Every time I read a new book in the Ender’s Game series of novels, I’m completely blown away. The original four books, I read without a break. I’ve since gone back and re-read the first novel again, and it was just as good as the first time I read it. The second series, following the “Bean” character from the original book, has been a whole new adventure, which I’ve enjoyed immensely.
This book picks up immediately after Shadow Puppets. Bean is still working, reluctantly, in the service of Peter Wiggin, the Hedgemon of Earth. Along with his wife, Petra, Bean is now intent on tracking down the babies he believes to be born from the embryos, stolen in a previous book. Time is of the essense, because Bean is dying from the same condition that made him the most brilliant military mind the world has ever known. He wants to find the babies before he dies. Also, he is given hope for a cure, but at a huge cost to him and his family.

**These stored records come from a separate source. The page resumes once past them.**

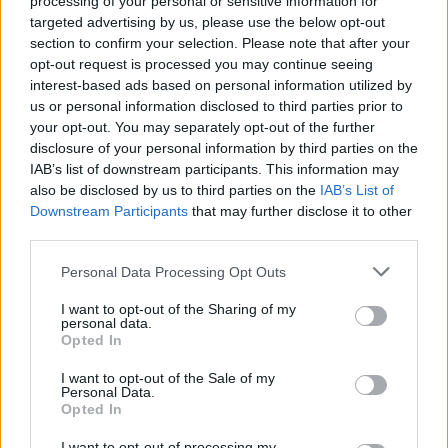
processing of your personal or sensitive information for
targeted advertising by us, please use the below opt-out
section to confirm your selection. Please note that after your
opt-out request is processed you may continue seeing
interest-based ads based on personal information utilized by
us or personal information disclosed to third parties prior to
your opt-out. You may separately opt-out of the further
disclosure of your personal information by third parties on the
IAB’s list of downstream participants. This information may
also be disclosed by us to third parties on the
IAB’s List of
Downstream Participants
that may further disclose it to other
third parties.
Please note that this website/app uses one or more Google
Personal Data Processing Opt Outs
services and may gather and store information including but
not limited to your visit or usage behaviour. You may click to
I want to opt-out of the Sharing of my
Technikai SEO AI keresők számára:
personal data.
grant or deny consent to Google and its third-party tags to
Opted In
hogyan optimalizáld weboldalad
use your data for below specified purposes in below Google
consent section.
ChatGPT, Perplexity és Google AI
I want to opt-out of the Sale of my
Personal Data.
Overviews-ra?
Opted In
Online marketing 101
•
2026. július 08.
0
I want to opt-out of processing my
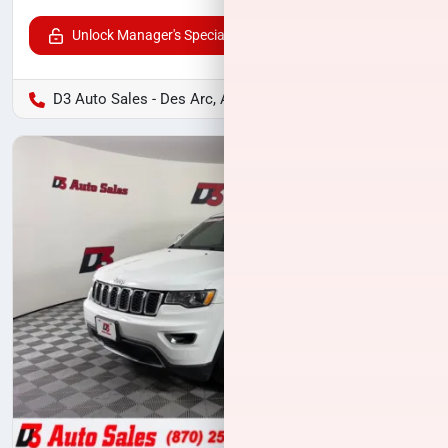
Unlock Manager's Special
D3 Auto Sales - Des Arc, AR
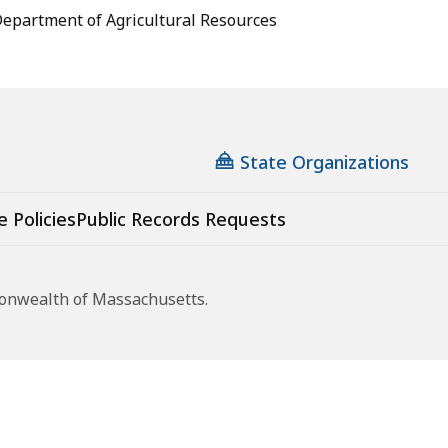
epartment of Agricultural Resources
State Organizations
e Policies
Public Records Requests
monwealth of Massachusetts.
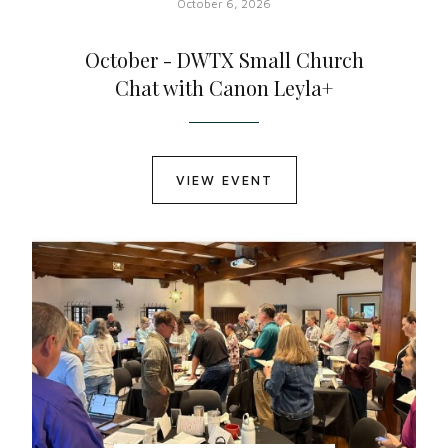
October 6, 2026
October - DWTX Small Church
Chat with Canon Leyla+
VIEW EVENT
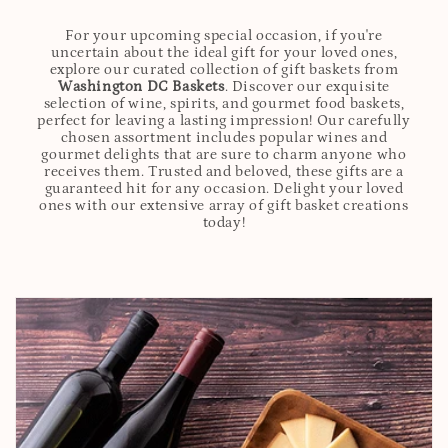
For your upcoming special occasion, if you're
uncertain about the ideal gift for your loved ones,
explore our curated collection of gift baskets from
Washington DC Baskets
. Discover our exquisite
selection of wine, spirits, and gourmet food baskets,
perfect for leaving a lasting impression! Our carefully
chosen assortment includes popular wines and
gourmet delights that are sure to charm anyone who
receives them. Trusted and beloved, these gifts are a
guaranteed hit for any occasion. Delight your loved
ones with our extensive array of gift basket creations
today!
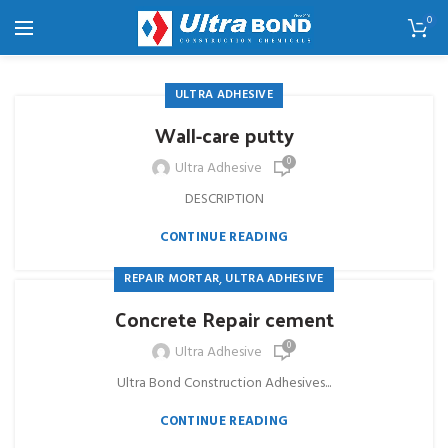
0
ULTRA ADHESIVE
Wall-care putty
0
Ultra Adhesive
DESCRIPTION
CONTINUE READING
,
REPAIR MORTAR
ULTRA ADHESIVE
Concrete Repair cement
0
Ultra Adhesive
Ultra Bond Construction Adhesives...
CONTINUE READING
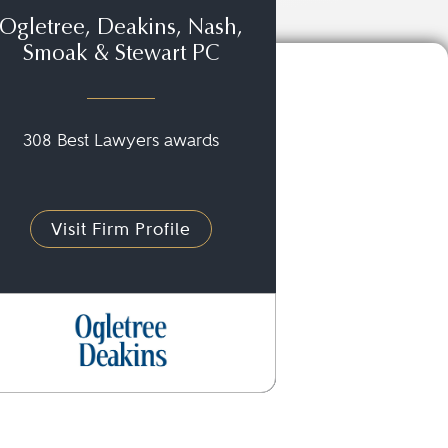
Ogletree, Deakins, Nash,
Smoak & Stewart PC
308 Best Lawyers awards
Visit Firm Profile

Meanwhile, Peter Wiggin is working to build a peaceful world. Standing in the way are China and the muslim world, both of which have goals of domination and empire. India, caught in the middle, has defeated the Chinese invaders, only to be controlled by muslim invaders from the West. What’s more, each of these powers has, at its head, a Battle School graduate, two of whom fought with Ender in the final battle against the Bugger threat.
What’s great about these books is that they are just good stories. The science-fiction elements have always seemed toned-down, in favor of character development. I’ve come to know these characters, over the course of the series, and many of them I know quite well. In the end, I have trouble figuring out who is the main character of the second series. Is it the story of Bean and his life with Petra? Is it the story of Peter Wiggin and his quest to unite the world? Is it the story of the Battle School graduates, and how they affected the world?
After reading what may well be the last book in the series (I have no knowledge of the plans of Orson Scott Card. I just read the books) I believe the story is about all of this. This is the story of an extraordinary group of individuals, incapable of not affecting everything around them. We follow grand world politics, military strategy, battles, religion, family relationships, motherhood, and so much more.
I’ve been trying to convince my wife to read Ender’s Game. Every new book in the series that I read becomes the reason she needs to start reading, so she can reach that point. Having read what I believe to be the end, I have to say that this book is a fine reason to start reading the series. This book is what brings a batch of books, which continue a single story, into a single large work that I can see as one.